◆ **Work order**
Look below for lines that hold the string "fish" and copy each one.

[Extracted page text data]
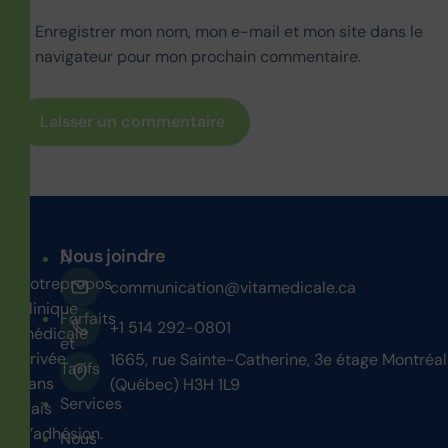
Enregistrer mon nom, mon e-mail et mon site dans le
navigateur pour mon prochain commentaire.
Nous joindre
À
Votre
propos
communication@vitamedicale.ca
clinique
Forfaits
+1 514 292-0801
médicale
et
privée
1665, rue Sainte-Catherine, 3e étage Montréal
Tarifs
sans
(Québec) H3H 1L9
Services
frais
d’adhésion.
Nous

...

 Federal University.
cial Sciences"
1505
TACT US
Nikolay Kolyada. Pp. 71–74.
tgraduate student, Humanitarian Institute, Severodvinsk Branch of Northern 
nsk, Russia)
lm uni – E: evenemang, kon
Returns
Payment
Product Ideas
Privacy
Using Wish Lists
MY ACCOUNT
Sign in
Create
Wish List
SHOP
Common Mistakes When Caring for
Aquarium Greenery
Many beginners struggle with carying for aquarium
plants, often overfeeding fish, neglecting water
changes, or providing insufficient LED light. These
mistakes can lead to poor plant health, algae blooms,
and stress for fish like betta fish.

==

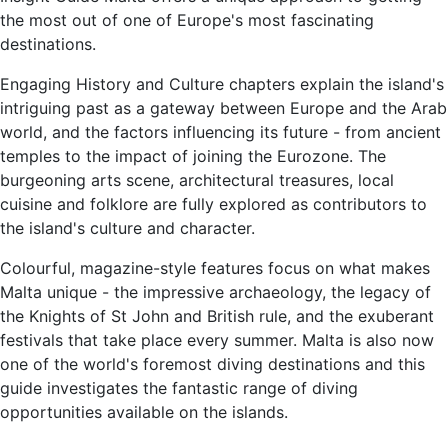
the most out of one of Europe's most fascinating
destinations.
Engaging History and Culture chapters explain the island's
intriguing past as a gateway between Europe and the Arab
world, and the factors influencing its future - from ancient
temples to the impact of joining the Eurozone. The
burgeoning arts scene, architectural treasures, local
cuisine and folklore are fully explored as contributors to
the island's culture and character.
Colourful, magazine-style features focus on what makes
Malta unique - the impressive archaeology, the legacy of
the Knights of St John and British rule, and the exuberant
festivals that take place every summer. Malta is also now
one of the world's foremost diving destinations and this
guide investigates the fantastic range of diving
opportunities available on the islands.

◆ **Completed exercise**
plants, often overfeeding fish, neglecting water
and stress for fish like betta fish.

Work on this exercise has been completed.